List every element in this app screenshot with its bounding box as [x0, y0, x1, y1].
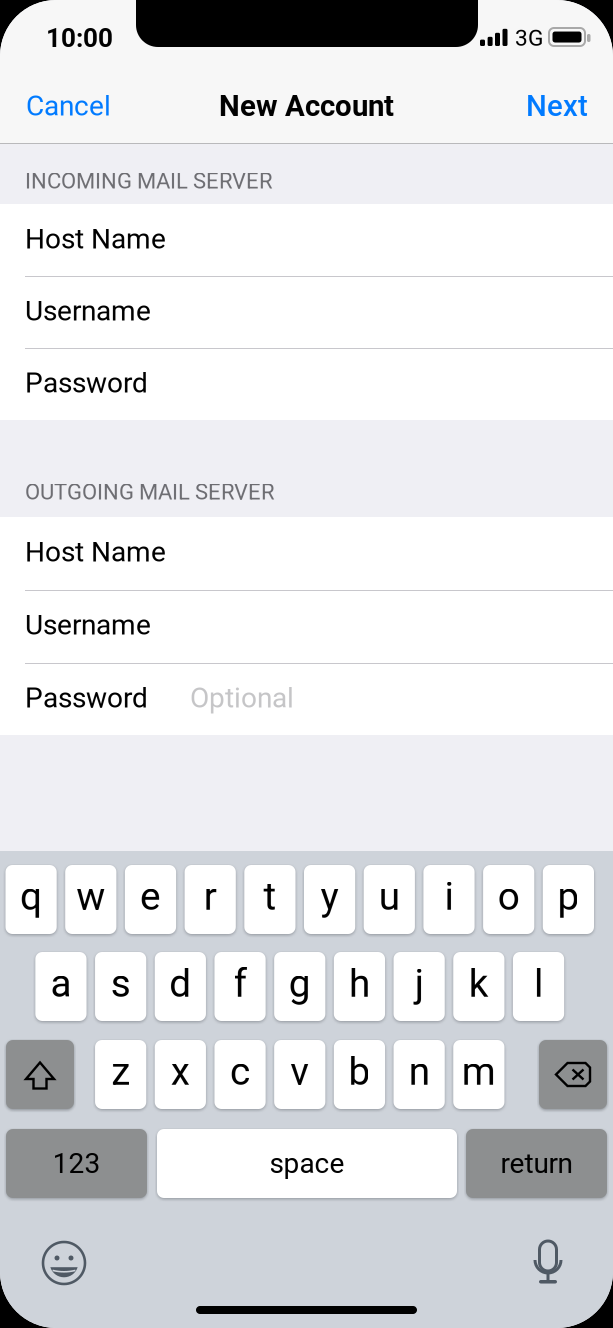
staticText: e — [140, 874, 161, 919]
staticText: w — [76, 874, 105, 919]
staticText: Optional — [190, 682, 294, 714]
button[interactable]: q — [6, 865, 57, 934]
button[interactable]: g — [274, 952, 325, 1021]
button[interactable]: n — [394, 1040, 445, 1109]
staticText: Password — [25, 682, 148, 714]
button[interactable]: b — [334, 1040, 385, 1109]
staticText: 123 — [52, 1147, 100, 1180]
staticText: d — [169, 961, 191, 1006]
button[interactable]: l — [513, 952, 564, 1021]
staticText: Host Name — [25, 536, 166, 568]
staticText: x — [171, 1049, 190, 1094]
button[interactable]: m — [453, 1040, 504, 1109]
button[interactable]: Emoji keyboard — [41, 1240, 87, 1286]
staticText: s — [111, 961, 131, 1006]
button[interactable]: Username — [0, 590, 613, 662]
button[interactable]: y — [304, 865, 355, 934]
button[interactable]: return — [466, 1129, 607, 1198]
button[interactable]: z — [95, 1040, 146, 1109]
staticText: Username — [25, 609, 151, 641]
staticText: q — [20, 874, 42, 919]
button[interactable]: o — [483, 865, 534, 934]
button[interactable]: j — [394, 952, 445, 1021]
staticText: u — [379, 874, 400, 919]
button[interactable]: s — [95, 952, 146, 1021]
staticText: 3G — [515, 25, 543, 51]
button[interactable]: e — [125, 865, 176, 934]
button[interactable]: r — [185, 865, 236, 934]
staticText: return — [500, 1147, 572, 1180]
button[interactable]: space — [157, 1129, 457, 1198]
button[interactable]: t — [244, 865, 296, 934]
staticText: i — [444, 874, 454, 919]
staticText: v — [290, 1049, 309, 1094]
button[interactable]: p — [543, 865, 594, 934]
button[interactable]: Username — [0, 276, 613, 348]
staticText: 10:00 — [46, 23, 113, 53]
staticText: Host Name — [25, 223, 166, 255]
staticText: p — [557, 874, 579, 919]
staticText: New Account — [219, 89, 394, 123]
staticText: c — [230, 1049, 250, 1094]
staticText: l — [534, 961, 543, 1006]
button[interactable]: w — [65, 865, 116, 934]
button[interactable]: a — [35, 952, 87, 1021]
button[interactable]: k — [453, 952, 504, 1021]
button[interactable]: c — [214, 1040, 266, 1109]
staticText: b — [348, 1049, 370, 1094]
button[interactable]: v — [274, 1040, 325, 1109]
staticText: g — [289, 961, 311, 1006]
button[interactable]: f — [214, 952, 266, 1021]
button[interactable]: Next — [455, 76, 603, 136]
staticText: o — [498, 874, 520, 919]
button[interactable]: Host Name — [0, 517, 613, 589]
staticText: Next — [526, 89, 588, 123]
staticText: OUTGOING MAIL SERVER — [25, 479, 275, 505]
button[interactable]: Password — [0, 348, 613, 420]
staticText: r — [204, 874, 217, 919]
staticText: t — [263, 874, 276, 919]
staticText: n — [409, 1049, 430, 1094]
staticText: h — [349, 961, 370, 1006]
button[interactable]: Cancel — [10, 76, 170, 136]
staticText: j — [415, 961, 424, 1006]
staticText: Password — [25, 367, 148, 399]
button[interactable]: Dictation — [531, 1239, 565, 1287]
staticText: z — [111, 1049, 130, 1094]
staticText: m — [462, 1049, 496, 1094]
button[interactable]: i — [423, 865, 475, 934]
staticText: k — [469, 961, 489, 1006]
button[interactable]: Shift — [6, 1040, 74, 1109]
button[interactable]: Delete — [539, 1040, 607, 1109]
staticText: Cancel — [26, 90, 111, 122]
staticText: Username — [25, 295, 151, 327]
staticText: INCOMING MAIL SERVER — [25, 168, 273, 194]
staticText: space — [270, 1147, 344, 1180]
button[interactable]: Host Name — [0, 204, 613, 276]
staticText: a — [50, 961, 72, 1006]
button[interactable]: x — [155, 1040, 206, 1109]
staticText: f — [234, 961, 247, 1006]
staticText: y — [321, 874, 339, 919]
button[interactable]: h — [334, 952, 385, 1021]
button[interactable]: 123 — [6, 1129, 147, 1198]
button[interactable]: Password — [0, 663, 613, 735]
button[interactable]: d — [155, 952, 206, 1021]
button[interactable]: u — [364, 865, 415, 934]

★ ★ ★ ★ ★ ★ ★

What you should do => The whole of the data needs to be copied word for word, though not its pictures.

Task result =>
List every element in this app screenshot with its bounding box as [x0, y0, x1, y1].
staticText: e — [140, 874, 161, 919]
staticText: w — [76, 874, 105, 919]
staticText: Optional — [190, 682, 294, 714]
button[interactable]: q — [6, 865, 57, 934]
button[interactable]: g — [274, 952, 325, 1021]
button[interactable]: n — [394, 1040, 445, 1109]
staticText: Password — [25, 682, 148, 714]
button[interactable]: b — [334, 1040, 385, 1109]
staticText: 123 — [52, 1147, 100, 1180]
staticText: d — [169, 961, 191, 1006]
button[interactable]: l — [513, 952, 564, 1021]
staticText: Host Name — [25, 536, 166, 568]
staticText: x — [171, 1049, 190, 1094]
button[interactable]: m — [453, 1040, 504, 1109]
button[interactable]: Emoji keyboard — [41, 1240, 87, 1286]
staticText: s — [111, 961, 131, 1006]
button[interactable]: Username — [0, 590, 613, 662]
button[interactable]: y — [304, 865, 355, 934]
button[interactable]: return — [466, 1129, 607, 1198]
button[interactable]: z — [95, 1040, 146, 1109]
staticText: Username — [25, 609, 151, 641]
staticText: q — [20, 874, 42, 919]
button[interactable]: o — [483, 865, 534, 934]
button[interactable]: j — [394, 952, 445, 1021]
staticText: u — [379, 874, 400, 919]
button[interactable]: s — [95, 952, 146, 1021]
staticText: 3G — [515, 25, 543, 51]
button[interactable]: e — [125, 865, 176, 934]
button[interactable]: r — [185, 865, 236, 934]
staticText: return — [500, 1147, 572, 1180]
button[interactable]: space — [157, 1129, 457, 1198]
button[interactable]: t — [244, 865, 296, 934]
staticText: i — [444, 874, 454, 919]
staticText: v — [290, 1049, 309, 1094]
button[interactable]: p — [543, 865, 594, 934]
button[interactable]: Username — [0, 276, 613, 348]
staticText: 10:00 — [46, 23, 113, 53]
staticText: Host Name — [25, 223, 166, 255]
staticText: p — [557, 874, 579, 919]
staticText: New Account — [219, 89, 394, 123]
staticText: c — [230, 1049, 250, 1094]
staticText: l — [534, 961, 543, 1006]
button[interactable]: w — [65, 865, 116, 934]
button[interactable]: a — [35, 952, 87, 1021]
button[interactable]: k — [453, 952, 504, 1021]
button[interactable]: c — [214, 1040, 266, 1109]
staticText: b — [348, 1049, 370, 1094]
button[interactable]: v — [274, 1040, 325, 1109]
staticText: g — [289, 961, 311, 1006]
button[interactable]: f — [214, 952, 266, 1021]
button[interactable]: Next — [455, 76, 603, 136]
staticText: o — [498, 874, 520, 919]
button[interactable]: Host Name — [0, 517, 613, 589]
staticText: Next — [526, 89, 588, 123]
staticText: OUTGOING MAIL SERVER — [25, 479, 275, 505]
button[interactable]: Password — [0, 348, 613, 420]
staticText: r — [204, 874, 217, 919]
staticText: t — [263, 874, 276, 919]
staticText: n — [409, 1049, 430, 1094]
staticText: h — [349, 961, 370, 1006]
button[interactable]: Cancel — [10, 76, 170, 136]
staticText: j — [415, 961, 424, 1006]
staticText: Password — [25, 367, 148, 399]
button[interactable]: Dictation — [531, 1239, 565, 1287]
staticText: z — [111, 1049, 130, 1094]
staticText: m — [462, 1049, 496, 1094]
button[interactable]: i — [423, 865, 475, 934]
staticText: k — [469, 961, 489, 1006]
button[interactable]: Shift — [6, 1040, 74, 1109]
button[interactable]: Delete — [539, 1040, 607, 1109]
staticText: Cancel — [26, 90, 111, 122]
staticText: Username — [25, 295, 151, 327]
staticText: INCOMING MAIL SERVER — [25, 168, 273, 194]
staticText: space — [270, 1147, 344, 1180]
button[interactable]: Host Name — [0, 204, 613, 276]
staticText: a — [50, 961, 72, 1006]
button[interactable]: x — [155, 1040, 206, 1109]
staticText: f — [234, 961, 247, 1006]
staticText: y — [321, 874, 339, 919]
button[interactable]: h — [334, 952, 385, 1021]
button[interactable]: 123 — [6, 1129, 147, 1198]
button[interactable]: Password — [0, 663, 613, 735]
button[interactable]: d — [155, 952, 206, 1021]
button[interactable]: u — [364, 865, 415, 934]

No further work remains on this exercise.